Description of the task:
Where a line contains the word "card", copy that line from the records below.

── Exercise material

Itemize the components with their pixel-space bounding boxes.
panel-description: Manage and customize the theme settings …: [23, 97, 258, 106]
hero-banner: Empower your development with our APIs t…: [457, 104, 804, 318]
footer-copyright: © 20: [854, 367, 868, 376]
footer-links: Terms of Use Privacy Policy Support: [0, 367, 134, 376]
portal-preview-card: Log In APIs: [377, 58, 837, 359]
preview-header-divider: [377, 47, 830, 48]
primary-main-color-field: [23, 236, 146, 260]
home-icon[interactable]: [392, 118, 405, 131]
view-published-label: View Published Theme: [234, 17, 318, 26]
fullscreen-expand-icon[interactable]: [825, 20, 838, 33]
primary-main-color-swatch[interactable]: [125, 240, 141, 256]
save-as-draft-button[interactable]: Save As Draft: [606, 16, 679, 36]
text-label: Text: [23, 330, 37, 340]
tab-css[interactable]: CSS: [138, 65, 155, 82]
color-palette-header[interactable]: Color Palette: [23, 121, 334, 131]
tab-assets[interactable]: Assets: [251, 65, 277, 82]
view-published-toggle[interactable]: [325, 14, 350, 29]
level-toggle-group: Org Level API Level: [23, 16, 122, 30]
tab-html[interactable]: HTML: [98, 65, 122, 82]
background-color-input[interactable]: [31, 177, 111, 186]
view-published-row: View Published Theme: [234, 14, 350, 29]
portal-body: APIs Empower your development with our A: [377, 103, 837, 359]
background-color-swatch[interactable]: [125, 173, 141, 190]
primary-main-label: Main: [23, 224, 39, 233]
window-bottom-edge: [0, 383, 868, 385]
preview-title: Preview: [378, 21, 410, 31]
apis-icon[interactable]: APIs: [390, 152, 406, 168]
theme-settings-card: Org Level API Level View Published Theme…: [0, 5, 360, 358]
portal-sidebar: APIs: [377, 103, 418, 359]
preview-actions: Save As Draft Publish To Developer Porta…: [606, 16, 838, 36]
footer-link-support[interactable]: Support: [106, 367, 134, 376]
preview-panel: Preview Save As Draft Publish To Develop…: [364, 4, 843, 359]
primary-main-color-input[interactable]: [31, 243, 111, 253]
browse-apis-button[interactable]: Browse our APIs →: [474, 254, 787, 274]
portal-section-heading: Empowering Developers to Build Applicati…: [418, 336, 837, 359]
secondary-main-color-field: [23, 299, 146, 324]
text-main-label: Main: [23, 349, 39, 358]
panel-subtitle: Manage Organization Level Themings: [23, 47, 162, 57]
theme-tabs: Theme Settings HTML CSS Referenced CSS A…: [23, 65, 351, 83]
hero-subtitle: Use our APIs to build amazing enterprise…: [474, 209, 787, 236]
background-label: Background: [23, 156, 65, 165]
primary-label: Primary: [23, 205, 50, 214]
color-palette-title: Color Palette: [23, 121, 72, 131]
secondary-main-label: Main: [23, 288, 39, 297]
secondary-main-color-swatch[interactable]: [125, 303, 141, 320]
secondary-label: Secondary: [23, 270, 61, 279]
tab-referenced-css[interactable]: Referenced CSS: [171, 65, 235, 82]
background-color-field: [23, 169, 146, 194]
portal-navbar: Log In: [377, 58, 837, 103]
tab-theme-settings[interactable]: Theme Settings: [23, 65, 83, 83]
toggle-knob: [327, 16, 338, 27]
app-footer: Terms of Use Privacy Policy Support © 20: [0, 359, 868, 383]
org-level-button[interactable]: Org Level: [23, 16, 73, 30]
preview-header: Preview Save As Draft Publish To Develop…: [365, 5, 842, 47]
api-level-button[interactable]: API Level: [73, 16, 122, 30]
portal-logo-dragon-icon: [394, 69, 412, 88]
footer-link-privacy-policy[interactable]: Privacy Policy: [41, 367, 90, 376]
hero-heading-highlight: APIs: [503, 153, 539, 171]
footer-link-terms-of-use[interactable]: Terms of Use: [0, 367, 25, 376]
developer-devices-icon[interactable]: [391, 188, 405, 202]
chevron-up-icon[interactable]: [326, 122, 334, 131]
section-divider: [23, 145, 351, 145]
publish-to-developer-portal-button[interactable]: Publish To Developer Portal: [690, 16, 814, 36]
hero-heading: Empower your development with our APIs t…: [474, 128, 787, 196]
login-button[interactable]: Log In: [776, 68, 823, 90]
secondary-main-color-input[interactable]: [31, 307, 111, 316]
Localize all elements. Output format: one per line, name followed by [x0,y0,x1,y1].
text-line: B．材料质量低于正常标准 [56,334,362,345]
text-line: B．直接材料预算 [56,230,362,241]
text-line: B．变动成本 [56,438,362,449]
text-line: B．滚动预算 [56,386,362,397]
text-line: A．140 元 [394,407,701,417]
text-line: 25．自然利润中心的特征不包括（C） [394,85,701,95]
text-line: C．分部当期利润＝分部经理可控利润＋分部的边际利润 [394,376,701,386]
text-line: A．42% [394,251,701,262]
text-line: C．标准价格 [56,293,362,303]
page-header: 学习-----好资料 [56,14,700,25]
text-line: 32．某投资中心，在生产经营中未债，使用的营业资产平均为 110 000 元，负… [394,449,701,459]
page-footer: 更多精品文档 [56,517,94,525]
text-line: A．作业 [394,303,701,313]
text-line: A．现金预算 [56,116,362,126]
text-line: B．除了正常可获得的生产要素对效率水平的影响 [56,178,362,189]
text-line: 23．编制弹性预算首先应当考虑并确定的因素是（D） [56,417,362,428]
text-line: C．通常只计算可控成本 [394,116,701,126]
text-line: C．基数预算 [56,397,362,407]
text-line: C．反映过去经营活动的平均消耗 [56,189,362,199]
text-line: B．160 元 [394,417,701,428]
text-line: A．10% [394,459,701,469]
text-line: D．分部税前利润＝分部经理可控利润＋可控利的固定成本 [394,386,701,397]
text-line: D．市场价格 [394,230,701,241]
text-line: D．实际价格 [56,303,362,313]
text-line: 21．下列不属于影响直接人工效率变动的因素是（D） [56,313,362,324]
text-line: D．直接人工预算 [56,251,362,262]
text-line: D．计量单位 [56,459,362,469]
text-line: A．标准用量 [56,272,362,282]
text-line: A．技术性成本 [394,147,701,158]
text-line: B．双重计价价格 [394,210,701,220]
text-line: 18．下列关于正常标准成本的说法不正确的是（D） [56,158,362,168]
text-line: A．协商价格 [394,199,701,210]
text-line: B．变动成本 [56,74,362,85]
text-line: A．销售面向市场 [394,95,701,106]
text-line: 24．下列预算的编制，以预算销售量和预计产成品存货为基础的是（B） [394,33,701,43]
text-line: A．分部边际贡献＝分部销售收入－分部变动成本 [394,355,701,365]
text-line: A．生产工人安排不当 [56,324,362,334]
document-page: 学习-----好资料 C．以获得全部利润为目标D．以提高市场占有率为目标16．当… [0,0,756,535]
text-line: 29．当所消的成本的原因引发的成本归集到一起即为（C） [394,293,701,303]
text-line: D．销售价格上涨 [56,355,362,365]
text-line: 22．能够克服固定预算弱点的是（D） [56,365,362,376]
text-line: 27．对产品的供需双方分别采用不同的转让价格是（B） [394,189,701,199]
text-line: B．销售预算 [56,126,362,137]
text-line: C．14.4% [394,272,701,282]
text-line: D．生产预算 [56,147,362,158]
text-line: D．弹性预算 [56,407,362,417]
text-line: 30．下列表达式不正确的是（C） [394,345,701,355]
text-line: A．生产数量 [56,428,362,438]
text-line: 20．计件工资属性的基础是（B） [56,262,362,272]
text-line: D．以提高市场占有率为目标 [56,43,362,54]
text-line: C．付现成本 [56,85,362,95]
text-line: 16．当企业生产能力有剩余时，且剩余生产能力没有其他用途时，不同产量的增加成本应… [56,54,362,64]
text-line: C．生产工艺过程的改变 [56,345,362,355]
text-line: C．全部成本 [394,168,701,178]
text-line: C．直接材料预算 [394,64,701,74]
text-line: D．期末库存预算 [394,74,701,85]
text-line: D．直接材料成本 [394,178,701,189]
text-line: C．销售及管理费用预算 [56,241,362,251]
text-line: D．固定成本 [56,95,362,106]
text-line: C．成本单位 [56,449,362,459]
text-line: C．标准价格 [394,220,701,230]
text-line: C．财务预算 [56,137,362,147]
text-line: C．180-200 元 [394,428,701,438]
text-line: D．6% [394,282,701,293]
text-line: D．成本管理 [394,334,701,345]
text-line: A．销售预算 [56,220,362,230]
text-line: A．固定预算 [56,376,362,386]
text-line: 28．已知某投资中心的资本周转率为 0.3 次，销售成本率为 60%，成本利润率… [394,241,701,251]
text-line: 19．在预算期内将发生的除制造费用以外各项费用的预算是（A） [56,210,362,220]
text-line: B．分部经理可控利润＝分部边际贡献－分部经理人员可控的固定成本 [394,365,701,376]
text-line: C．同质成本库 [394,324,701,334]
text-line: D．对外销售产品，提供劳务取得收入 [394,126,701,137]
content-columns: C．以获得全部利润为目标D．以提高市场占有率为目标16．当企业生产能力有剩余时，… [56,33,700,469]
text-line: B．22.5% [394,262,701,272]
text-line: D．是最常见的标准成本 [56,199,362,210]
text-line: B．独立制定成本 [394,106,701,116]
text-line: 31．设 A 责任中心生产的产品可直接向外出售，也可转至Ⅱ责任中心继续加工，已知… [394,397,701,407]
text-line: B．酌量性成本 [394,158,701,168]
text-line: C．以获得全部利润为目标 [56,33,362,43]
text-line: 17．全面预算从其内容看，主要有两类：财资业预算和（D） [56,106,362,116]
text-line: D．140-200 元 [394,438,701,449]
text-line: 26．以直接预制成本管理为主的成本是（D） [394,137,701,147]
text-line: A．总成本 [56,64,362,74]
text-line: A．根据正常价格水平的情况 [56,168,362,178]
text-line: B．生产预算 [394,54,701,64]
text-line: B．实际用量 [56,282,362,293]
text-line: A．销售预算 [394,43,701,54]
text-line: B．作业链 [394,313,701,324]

────

Reply:
portal-preview-card: Log In APIs: [377, 58, 837, 359]
theme-settings-card: Org Level API Level View Published Theme…: [0, 5, 360, 358]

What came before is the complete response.